Purpose: : To determine the impact of bim deficiency on postnatal retinal vascularization, as well as retinal neovascularization during oxygen-induced ischemic retinopathy (OIR) and laser-induced choroidal neovascularization.

Methods: : We examined retinal vascularization during normal development, OIR and choroidal neovascularization using wholemount immunostaining. Apoptosis was monitored by TUNEL analysis.

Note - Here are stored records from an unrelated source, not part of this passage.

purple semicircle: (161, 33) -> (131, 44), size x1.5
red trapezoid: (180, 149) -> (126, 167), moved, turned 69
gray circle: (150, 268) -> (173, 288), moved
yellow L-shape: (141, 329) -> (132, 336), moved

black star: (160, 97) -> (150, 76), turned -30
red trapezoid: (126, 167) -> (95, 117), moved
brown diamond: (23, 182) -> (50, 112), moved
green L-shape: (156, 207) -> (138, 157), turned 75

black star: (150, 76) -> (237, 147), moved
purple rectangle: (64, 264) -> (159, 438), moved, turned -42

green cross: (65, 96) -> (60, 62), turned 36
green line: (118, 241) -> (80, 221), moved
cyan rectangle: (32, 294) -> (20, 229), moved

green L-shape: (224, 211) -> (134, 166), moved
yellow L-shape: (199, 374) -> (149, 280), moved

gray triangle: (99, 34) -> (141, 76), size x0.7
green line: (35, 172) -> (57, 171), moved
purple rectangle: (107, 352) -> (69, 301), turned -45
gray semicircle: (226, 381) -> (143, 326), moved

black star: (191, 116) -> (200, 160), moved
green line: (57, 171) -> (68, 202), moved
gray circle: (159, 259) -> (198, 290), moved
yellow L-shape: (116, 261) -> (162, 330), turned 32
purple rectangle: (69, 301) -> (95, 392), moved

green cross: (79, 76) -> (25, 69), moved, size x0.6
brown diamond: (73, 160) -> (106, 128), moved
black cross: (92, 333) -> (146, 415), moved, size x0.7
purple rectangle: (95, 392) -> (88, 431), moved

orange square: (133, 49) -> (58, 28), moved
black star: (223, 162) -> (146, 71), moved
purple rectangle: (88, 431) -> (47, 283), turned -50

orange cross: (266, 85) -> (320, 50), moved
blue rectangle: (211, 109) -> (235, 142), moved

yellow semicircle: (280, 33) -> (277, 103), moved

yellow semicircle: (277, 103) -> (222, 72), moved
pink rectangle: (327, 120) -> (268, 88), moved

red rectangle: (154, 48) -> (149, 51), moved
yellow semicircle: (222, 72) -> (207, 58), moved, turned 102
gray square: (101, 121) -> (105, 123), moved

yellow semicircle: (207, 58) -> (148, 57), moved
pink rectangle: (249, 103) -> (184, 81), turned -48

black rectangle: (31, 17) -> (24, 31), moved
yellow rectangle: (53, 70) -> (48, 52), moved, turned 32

Results: : Loss of bim expression was associated with increased retinal vascular density in mature animals. This was mainly attributed to increased numbers of pericytes and endothelial cells. However, the initial spread of the superficial layer of retinal vasculature and, the appearance and density of the tip cells were similar in bim +/+ and bim -/- mice. In addition, hyaloid vessel regression was attenuated in the absence of bim. Furthermore, in the absence of bim retinal vessel obliteration and neovascularization did not occur during OIR. Instead, normal inner retinal vascularization proceeded independent of changes in oxygen levels. In contrast, choroidal neovascularization occurred equally well in bim +/+ and bim -/- mice.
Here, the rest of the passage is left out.